Much of the affair has come to light through the “Car Wash” investigation, which has reached all the way to Lula. Brazilians were shocked last month to see him taken in for questioning by federal police amid allegations that he received properties and other gifts from former government contractors. Rousseff tried to appoint Lula to her cabinet as chief of staff, a move that would afford him broad legal protections, but a judge blocked the attempt, opening yet another courtroom battle.

With both sides digging political trenches, anger has surged in a famously easygoing country whose unofficial national symbol is a beach sandal.

“I don’t remember another moment in Brazilian history when passions were as visceral as they are now,”said Ricardo Boechat, a popular radio and television commentator. “Not even during the military dictatorship.”

With the expectation of large pro- and anti- demonstrations outside Congress during the impeachment vote, prison labourers were brought into the capital last week to put up a separation barrier between the two sides. The structure was the most poignant symbol yet of Brazilians’ polarisation.

It has become something of a cliché to say that Brazil will inevitably emerge stronger from the corruption investigations and the political bonfire they’ve kindled. Another possibility is that the damage will be so extensive that the country and its politicians will languish in scandal and cynicism for years to come.

No single figure has emerged as a strong, corruption-free alternative to Brazil’s current leaders. Lula would be eligible to run again in 2018 and has all but said he plans to do so, meaning he could soon be back in power – if he does not end up in prison for corruption. He remains popular among Brazilians who remember his presidency as the best years of their lives.

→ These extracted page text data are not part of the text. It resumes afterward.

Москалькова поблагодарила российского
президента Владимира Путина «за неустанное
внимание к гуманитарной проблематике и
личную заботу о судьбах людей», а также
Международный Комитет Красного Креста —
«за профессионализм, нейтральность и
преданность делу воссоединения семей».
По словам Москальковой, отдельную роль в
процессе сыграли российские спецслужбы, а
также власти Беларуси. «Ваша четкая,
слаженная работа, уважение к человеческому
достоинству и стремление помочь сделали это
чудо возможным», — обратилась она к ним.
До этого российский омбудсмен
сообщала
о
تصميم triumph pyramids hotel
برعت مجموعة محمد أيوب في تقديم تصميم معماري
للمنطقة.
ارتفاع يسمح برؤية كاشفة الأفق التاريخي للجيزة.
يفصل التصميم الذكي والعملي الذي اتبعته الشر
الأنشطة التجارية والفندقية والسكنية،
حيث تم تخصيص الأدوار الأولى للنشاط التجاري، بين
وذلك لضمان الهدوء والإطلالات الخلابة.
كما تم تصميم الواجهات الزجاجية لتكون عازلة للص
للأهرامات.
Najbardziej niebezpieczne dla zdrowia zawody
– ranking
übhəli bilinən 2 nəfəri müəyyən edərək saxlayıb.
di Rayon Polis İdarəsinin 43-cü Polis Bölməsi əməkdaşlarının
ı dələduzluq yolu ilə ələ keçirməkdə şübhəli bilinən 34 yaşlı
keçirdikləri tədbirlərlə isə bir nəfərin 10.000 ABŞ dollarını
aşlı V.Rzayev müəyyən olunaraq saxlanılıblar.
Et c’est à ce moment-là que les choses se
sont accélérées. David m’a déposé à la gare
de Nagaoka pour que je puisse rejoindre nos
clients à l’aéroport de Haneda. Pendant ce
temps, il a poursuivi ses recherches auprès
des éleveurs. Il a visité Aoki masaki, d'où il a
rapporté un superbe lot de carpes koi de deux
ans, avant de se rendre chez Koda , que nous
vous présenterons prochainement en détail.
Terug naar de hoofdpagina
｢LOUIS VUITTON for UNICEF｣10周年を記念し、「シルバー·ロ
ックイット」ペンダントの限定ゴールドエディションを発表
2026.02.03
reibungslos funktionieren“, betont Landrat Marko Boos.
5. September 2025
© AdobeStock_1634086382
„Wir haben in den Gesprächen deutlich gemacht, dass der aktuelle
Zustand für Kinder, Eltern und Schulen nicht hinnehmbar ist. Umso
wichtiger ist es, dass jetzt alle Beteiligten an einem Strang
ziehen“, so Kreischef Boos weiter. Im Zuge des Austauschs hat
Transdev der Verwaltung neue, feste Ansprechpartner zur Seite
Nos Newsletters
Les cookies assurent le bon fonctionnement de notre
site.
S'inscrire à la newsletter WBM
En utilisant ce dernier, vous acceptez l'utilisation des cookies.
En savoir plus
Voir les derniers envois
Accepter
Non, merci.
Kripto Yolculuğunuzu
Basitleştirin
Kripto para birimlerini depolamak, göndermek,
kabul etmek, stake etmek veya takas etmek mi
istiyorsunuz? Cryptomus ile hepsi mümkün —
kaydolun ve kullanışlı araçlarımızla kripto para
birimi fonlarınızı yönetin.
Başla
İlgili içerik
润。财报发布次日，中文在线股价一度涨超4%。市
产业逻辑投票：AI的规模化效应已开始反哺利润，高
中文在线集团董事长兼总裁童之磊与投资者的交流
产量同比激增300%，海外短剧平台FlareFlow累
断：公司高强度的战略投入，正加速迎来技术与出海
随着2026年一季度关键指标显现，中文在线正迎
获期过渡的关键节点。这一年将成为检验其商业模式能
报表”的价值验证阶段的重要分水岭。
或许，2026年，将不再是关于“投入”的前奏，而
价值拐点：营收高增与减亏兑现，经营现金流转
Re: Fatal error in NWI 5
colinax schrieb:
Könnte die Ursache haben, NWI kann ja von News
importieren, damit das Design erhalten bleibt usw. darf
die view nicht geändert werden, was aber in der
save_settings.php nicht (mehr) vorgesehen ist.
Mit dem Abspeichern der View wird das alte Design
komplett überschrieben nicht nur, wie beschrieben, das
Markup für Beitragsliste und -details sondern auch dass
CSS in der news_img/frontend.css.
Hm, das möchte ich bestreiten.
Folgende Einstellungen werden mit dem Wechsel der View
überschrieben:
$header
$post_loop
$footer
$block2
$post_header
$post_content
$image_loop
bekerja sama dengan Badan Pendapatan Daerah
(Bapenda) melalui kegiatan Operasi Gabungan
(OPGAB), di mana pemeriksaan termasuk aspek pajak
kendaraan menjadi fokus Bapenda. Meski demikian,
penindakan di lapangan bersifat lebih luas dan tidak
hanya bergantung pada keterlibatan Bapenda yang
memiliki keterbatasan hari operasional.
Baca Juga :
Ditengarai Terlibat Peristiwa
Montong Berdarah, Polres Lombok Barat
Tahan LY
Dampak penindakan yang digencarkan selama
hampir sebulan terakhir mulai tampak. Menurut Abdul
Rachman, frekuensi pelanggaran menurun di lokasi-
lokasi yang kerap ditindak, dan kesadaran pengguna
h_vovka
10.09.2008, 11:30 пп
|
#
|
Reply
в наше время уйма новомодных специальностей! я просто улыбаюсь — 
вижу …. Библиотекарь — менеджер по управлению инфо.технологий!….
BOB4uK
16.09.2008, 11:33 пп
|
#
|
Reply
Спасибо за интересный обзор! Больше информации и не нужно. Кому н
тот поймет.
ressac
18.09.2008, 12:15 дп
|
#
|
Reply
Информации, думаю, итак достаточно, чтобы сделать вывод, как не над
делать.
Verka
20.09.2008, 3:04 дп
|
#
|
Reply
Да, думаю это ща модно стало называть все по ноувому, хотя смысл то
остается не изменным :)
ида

“This whole crisis is about the possibility that Lula will run again in 2018,” said Wagner Santana, the secretary general of the metalworkers union where Lula was president in the late 1970s, before he went on to found the Workers’ Party.

Santana sees the anti-corruption drive as a witch hunt and the impeachment attempt against Ms Rousseff as a naked power grab. But many Brazilians, including quite a few who once cheered Lula, are fed up.

Santana’s office at the union’s shiny headquarters on the industrial outskirts of Sao Paulo looks out on new condominium towers that sprouted during the boom, but also the slums that have grown with the crisis. Between them is a massive Volkswagen plant, the largest in South America, where many of the union’s rank and file are employed.

The plant has the capacity to produce 390,000 cars a year, Santana said. This year it will make fewer than half that number.